As categorias identificadas a partir dos discursos dos participantes dos dois grupos em relação a fatores percebidos como influências negativas à adesão podem ser visualizadas na Tabela 2. Pode-se perceber a polaridade de algumas categorias identificadas como facilitadoras da adesão, que, em seu vértice negativo ou de ausência, prejudicaria esse comportamento e o acréscimo de duas categorias relativas exclusivamente às condições propiciadoras da não adesão (sintomatologia da depressão - impacto físico e psíquico da doença, e o preconceito social em relação ao doente, à doença e ao tipo de especialidade médica). A falta de boas perspectivas no tocante ao tratamento farmacológico e as dificuldades no acesso ao tratamento foram enfatizadas pelos pacientes do GI, enquanto o não reconhecimento da depressão como uma doença, a falta de motivação para o tratamento e as dificuldades no acesso ao mesmo foram frequentes nos discursos dos pacientes do GII.

Discussão

De acordo com os dados do presente estudo, pacientes aderentes e não aderentes ao tratamento possuem percepções semelhantes em relação aos fatores relacionados à adesão e não adesão ao tratamento farmacológico para depressão, apesar de, algumas vezes, realçarem diferentemente um determinado tema

Em relação aos pacientes que haviam abandonado o tratamento no serviço gratuito, não se sabe se, entre aqueles não contatados, algum havia buscado a continuidade do tratamento no setor privado. Esses pacientes corresponderam a 30,7% do total de pacientes da instituição consultada, confirmando as taxas de abandono à terapêutica antidepressiva verificadas nos estudos internacionais. Bultman e Svarstad (2000), Demyttenaere (2001) e Nemeroff (2003), por exemplo, verificaram que aproximadamente um entre três pacientes havia abandonado o tratamento medicamentoso antidepressivo.

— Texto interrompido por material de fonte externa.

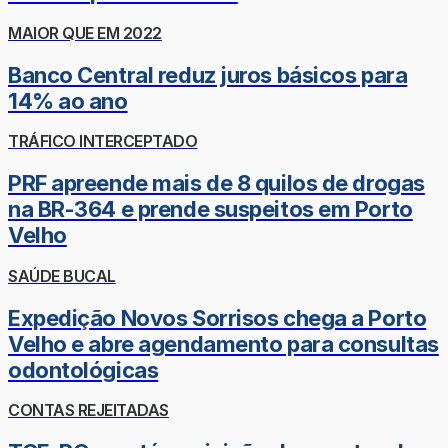
MAIOR QUE EM 2022
Banco Central reduz juros básicos para
14% ao ano
TRÁFICO INTERCEPTADO
PRF apreende mais de 8 quilos de drogas
na BR-364 e prende suspeitos em Porto
Velho
SAÚDE BUCAL
Expedição Novos Sorrisos chega a Porto
Velho e abre agendamento para consultas
odontológicas
CONTAS REJEITADAS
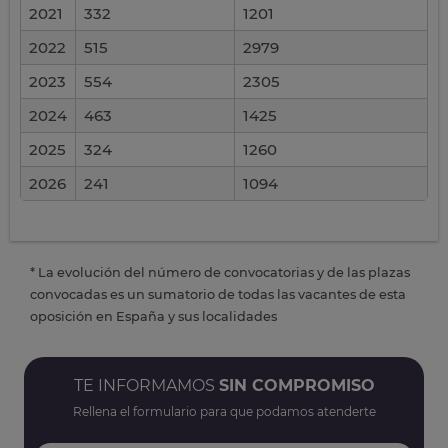
2021
332
1201
2022
515
2979
2023
554
2305
2024
463
1425
2025
324
1260
2026
241
1094
* La evolución del número de convocatorias y de las plazas
convocadas es un sumatorio de todas las vacantes de esta
oposición en España y sus localidades
TE INFORMAMOS
SIN COMPROMISO
Rellena el formulario para que podamos atenderte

Os dados obtidos mediante entrevistas possibilitaram a identificação de uma variedade de questões que os pacientes depressivos acreditam que exercem influência no seu comportamento de adesão ou de não-adesão ao tratamento medicamentoso. Esses pontos envolveram, de forma mais abrangente, questões relativas ao próprio paciente (aspectos intrapessoais), como seu desejo pelo tratamento, seu entendimento sobre a doença depressiva e sua crença em relação aos resultados do tratamento; questões referentes ao relacionamento do paciente com os profissionais da saúde, os familiares e a rede social extensa (aspectos interpessoais); e questões relativas à disponibilidade de tempo do médico, à localização do serviço, ao tempo/conveniência do paciente, à gratuidade da medicação e às condições para marcação de consultas (aspectos contextuais). Essas três perspectivas, centrais em seus pólos positivo e negativo, foram identificadas de forma similar nos dois grupos avaliados. Estudos anteriores haviam verificado que a não-adesão ao tratamento antidepressivo se trataria de um fenômeno multifatorial (Delgado, 2000; Gonzáles & cols., 2005), o que foi confirmado com os dados do presente estudo. Bollini, Pampallona, Kupelnick, Tibaldi e Munizza (2006) consideraram, mediante revisão de estudos qualitativos referentes à temática, que se trataria de um processo complexo de comportamento, fortemente influenciado por crenças dos pacientes, ambiente que o paciente vive, prática do médico e sistema de saúde.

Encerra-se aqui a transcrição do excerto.